Tuesday, January 12, 2010

NPD'S PRISON RELEASE PROGRAM

At the old Naples Police Building, at 8th and 8th South, the parking lot was in rear, by the gas pumps. There was no rear door from the PD to the lot, requiring you to exit the front and hoof around the building. Inconvenient, and cops don't like that. So it was decided a door needed to be cut in the back wall, next to the parking lot.
As always, there was no money for the project. But, there was free labor available from the inmates. More specifically, the trustees, who could be let out of their cell with a reasonable expectation they wouldn't catch the next Bloodhound Bus to Slick City. At the time we had only one who met the criteria.
Hershel Hump, we'll call him, was a good ol' boy who was a victim of love. The love of booze, hooch, liquid stupid. He wasn't a pure dunce, but he wasn't going to be designing any rockets either. When he got a full gut of the Anchor Lounge's finest swill, he'd do anything. His last misadventure was DUI. He'd left the Anchor and made it four blocks to Four Corners, where he dutifully stopped for a red light. And waited. And passed out behind the wheel, earning him three months in the Bastille, of which he had 6 weeks remaining.

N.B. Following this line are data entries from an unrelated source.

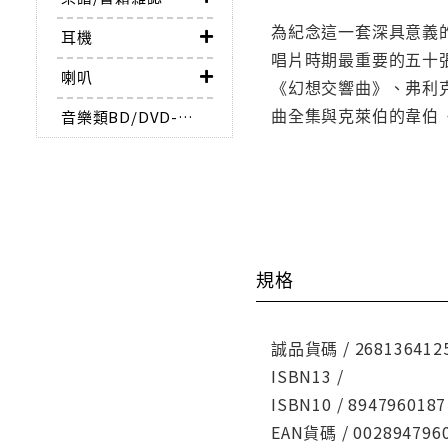
為紀念這一套深具意義的
耳機
唱片時期最重要的五十
喇叭
《幻想交響曲》、弗利
曲全集與克萊伯的韋伯
音樂類BD/DVD-AUDIO
規格
誠品貨碼 / 268136412
ISBN13 /
ISBN10 / 8947960187
EAN貨碼 / 002894796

Chief Ben Caruthers told Hershel that if he'd cut a doorway thru the back wall, he could go home as soon as he was finished. Hershel jumped at the proposition and, with a two-pound hammer and concrete chisel, commenced with vigor.
Trouble was, the City Jail had been built to Federal Prison standards. The exterior walls were one-foot thick crammed full of reinforcing bars. At the end of the first day he'd excavated a hole about as big as hamster's nest.
Hershel could've made a better deal if he'd waited a few years until the Sheriff's new jail was constructed. Some of the laborers on that project, figuring one day they'd probably be residents, mixed the mortar about ninety-percent sand and ten-percent cement. And they hid hacksaw blades in the mortar joints. The first night the jail was open, several convicts scraped out the mortar joints with spoons and escaped.
Not so the Naples Jail whose walls were poured concrete. So hard that Hershel was still pecking well into his fifth-week. And he'd only chipped out a hole big enough to allow the passage of a fat dog. With the prospects of him having to make life before the project was completed, some industrial saws were rented. And some welding torches to cut the steel. And Hershel finally made it back to the Anchor.
As irony would have it, when the new back door was completed, Hershel was one of the first customers to pass thru it. On his way back to jail.